-------- Exercise material

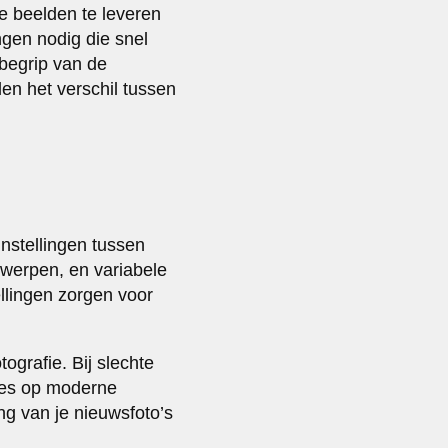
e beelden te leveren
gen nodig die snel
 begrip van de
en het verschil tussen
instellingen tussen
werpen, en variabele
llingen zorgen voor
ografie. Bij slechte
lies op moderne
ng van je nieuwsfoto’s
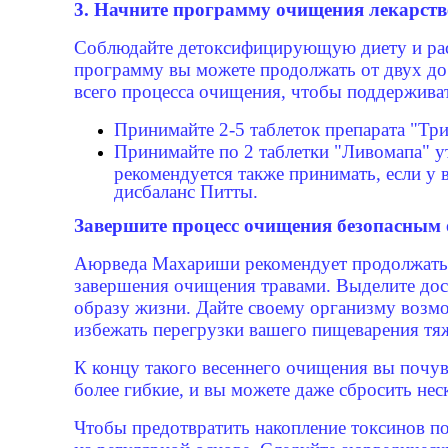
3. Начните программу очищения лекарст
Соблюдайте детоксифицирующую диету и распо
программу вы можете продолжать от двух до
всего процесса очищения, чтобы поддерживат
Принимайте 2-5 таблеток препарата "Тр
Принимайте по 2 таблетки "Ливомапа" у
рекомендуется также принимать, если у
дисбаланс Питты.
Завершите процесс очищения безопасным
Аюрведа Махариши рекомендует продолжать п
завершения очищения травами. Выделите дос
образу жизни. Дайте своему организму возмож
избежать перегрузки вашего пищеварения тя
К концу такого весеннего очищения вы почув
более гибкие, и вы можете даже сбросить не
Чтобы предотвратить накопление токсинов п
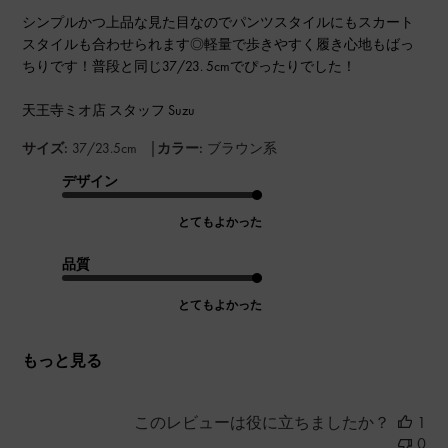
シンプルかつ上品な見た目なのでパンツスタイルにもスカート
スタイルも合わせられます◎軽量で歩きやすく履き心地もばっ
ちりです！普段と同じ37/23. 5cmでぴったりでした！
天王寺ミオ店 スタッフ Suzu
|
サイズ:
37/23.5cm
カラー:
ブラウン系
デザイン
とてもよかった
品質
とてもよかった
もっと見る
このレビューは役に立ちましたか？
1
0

----------------
-------- Exercise material

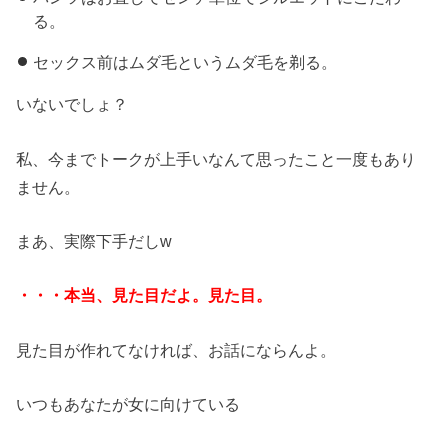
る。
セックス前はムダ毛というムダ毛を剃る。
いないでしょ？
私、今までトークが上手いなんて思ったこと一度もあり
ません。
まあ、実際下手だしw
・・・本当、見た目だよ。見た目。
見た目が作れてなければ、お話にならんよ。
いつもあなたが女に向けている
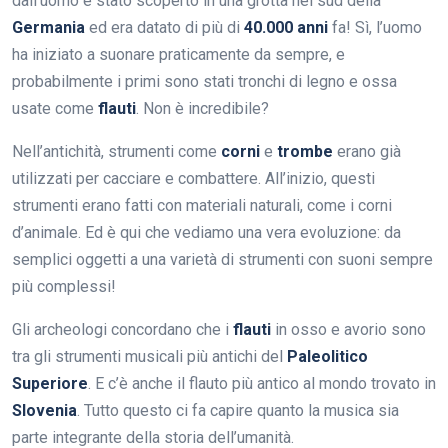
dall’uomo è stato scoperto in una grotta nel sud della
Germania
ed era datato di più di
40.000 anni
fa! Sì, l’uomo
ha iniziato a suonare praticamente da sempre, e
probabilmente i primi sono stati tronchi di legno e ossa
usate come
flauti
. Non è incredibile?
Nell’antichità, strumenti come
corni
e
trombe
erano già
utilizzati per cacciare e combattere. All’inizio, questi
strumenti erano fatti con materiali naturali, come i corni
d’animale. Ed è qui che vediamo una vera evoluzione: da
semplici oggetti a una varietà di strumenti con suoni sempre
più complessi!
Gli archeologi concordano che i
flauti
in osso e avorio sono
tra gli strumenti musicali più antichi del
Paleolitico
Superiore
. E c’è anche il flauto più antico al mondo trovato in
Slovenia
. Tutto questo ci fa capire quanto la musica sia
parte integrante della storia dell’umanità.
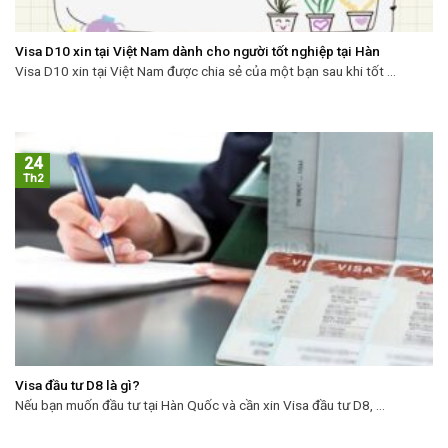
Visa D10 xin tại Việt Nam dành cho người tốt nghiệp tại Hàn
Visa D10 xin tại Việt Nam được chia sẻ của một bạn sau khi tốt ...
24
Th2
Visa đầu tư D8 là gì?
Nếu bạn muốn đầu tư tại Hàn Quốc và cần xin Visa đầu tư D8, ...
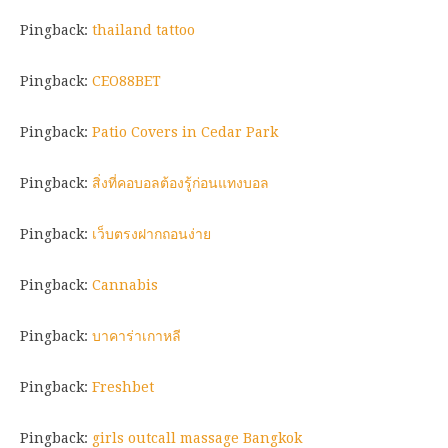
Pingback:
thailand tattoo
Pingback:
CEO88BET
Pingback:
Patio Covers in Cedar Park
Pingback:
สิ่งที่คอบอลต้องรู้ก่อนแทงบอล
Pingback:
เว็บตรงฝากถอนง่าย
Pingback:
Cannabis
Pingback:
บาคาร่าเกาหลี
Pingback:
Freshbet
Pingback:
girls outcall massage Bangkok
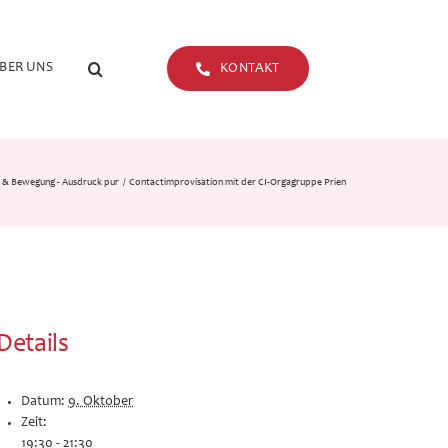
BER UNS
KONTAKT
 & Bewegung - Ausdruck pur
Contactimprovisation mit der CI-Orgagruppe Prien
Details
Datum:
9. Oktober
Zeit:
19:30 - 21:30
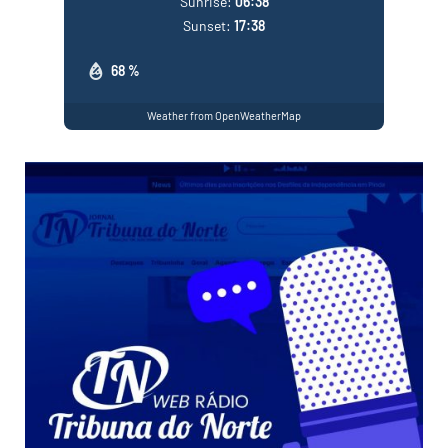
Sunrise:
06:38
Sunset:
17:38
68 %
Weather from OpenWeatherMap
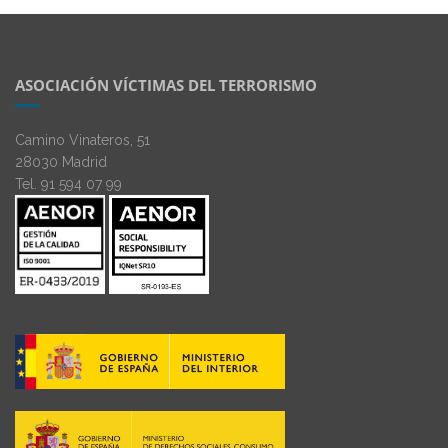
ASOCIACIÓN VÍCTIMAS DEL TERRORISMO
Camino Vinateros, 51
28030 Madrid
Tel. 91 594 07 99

----------------
-------- Exercise material

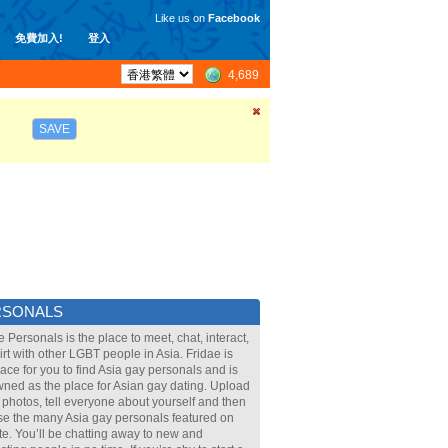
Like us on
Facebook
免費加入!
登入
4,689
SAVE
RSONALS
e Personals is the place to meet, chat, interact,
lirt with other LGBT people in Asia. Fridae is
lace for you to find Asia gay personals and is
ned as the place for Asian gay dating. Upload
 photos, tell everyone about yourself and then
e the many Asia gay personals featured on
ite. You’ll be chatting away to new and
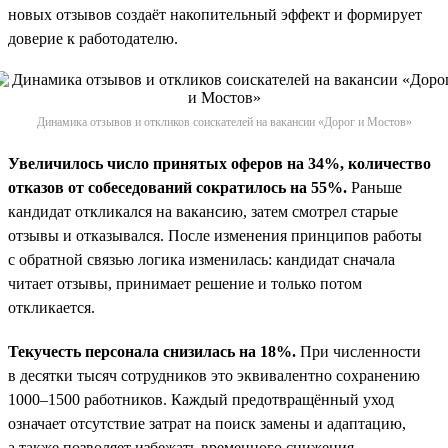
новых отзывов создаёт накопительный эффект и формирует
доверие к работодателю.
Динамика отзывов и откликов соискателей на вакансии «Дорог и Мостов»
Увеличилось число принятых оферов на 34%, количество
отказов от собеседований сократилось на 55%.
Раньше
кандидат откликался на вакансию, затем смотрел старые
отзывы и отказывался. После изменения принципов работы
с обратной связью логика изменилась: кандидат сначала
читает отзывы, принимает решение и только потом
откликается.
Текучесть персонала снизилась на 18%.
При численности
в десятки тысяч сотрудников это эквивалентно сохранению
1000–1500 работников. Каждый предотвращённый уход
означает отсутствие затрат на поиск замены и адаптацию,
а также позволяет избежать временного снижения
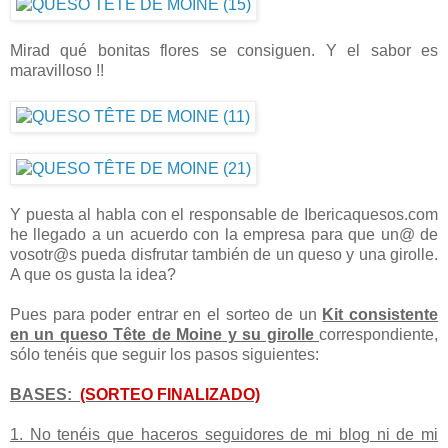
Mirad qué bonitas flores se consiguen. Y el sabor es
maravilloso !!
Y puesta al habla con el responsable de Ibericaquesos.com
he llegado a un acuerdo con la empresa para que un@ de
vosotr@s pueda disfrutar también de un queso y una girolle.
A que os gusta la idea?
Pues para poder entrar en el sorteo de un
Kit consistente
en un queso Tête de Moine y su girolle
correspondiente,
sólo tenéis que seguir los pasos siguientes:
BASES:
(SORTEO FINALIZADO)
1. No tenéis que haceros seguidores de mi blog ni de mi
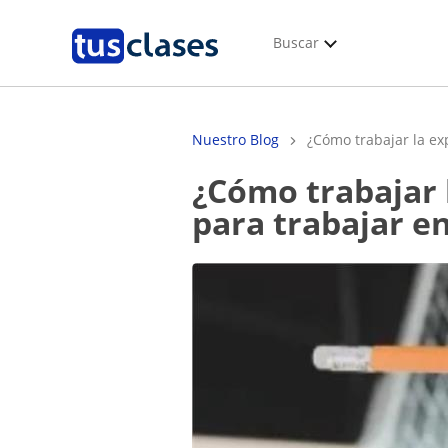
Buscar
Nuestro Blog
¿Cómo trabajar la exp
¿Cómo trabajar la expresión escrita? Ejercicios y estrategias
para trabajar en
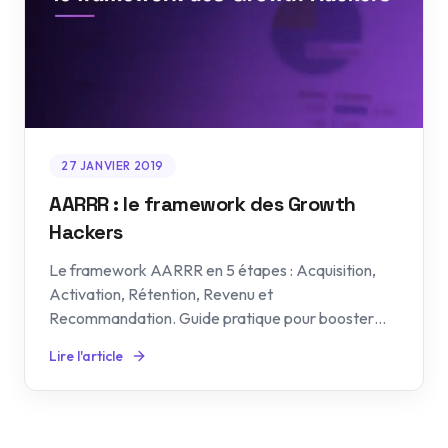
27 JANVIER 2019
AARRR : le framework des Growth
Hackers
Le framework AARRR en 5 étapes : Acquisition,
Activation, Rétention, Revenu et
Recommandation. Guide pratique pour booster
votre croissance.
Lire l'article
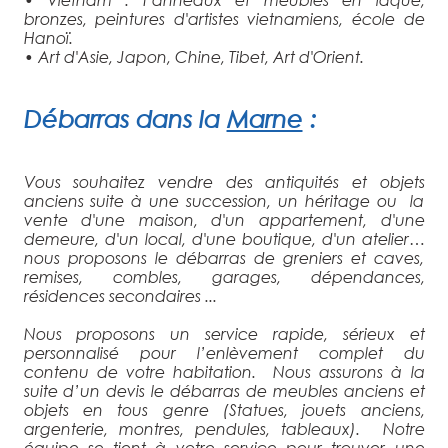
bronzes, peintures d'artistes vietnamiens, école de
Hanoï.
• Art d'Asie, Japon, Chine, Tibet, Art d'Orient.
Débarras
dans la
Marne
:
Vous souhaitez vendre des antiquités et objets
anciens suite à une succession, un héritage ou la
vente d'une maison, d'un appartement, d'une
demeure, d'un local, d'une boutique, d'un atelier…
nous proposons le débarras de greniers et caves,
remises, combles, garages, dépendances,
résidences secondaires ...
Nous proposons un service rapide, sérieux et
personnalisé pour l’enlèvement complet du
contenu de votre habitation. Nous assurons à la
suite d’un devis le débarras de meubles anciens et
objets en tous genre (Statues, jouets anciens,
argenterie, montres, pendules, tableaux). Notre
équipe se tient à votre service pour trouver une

----------------

* Exercise details:
From the records above, print exactly the lines that run from the line with "nous proposons le" to the line with "équipe se tient", inclusive.

* Result for this task:
nous proposons le débarras de greniers et caves,
remises, combles, garages, dépendances,
résidences secondaires ...
Nous proposons un service rapide, sérieux et
personnalisé pour l’enlèvement complet du
contenu de votre habitation. Nous assurons à la
suite d’un devis le débarras de meubles anciens et
objets en tous genre (Statues, jouets anciens,
argenterie, montres, pendules, tableaux). Notre
équipe se tient à votre service pour trouver une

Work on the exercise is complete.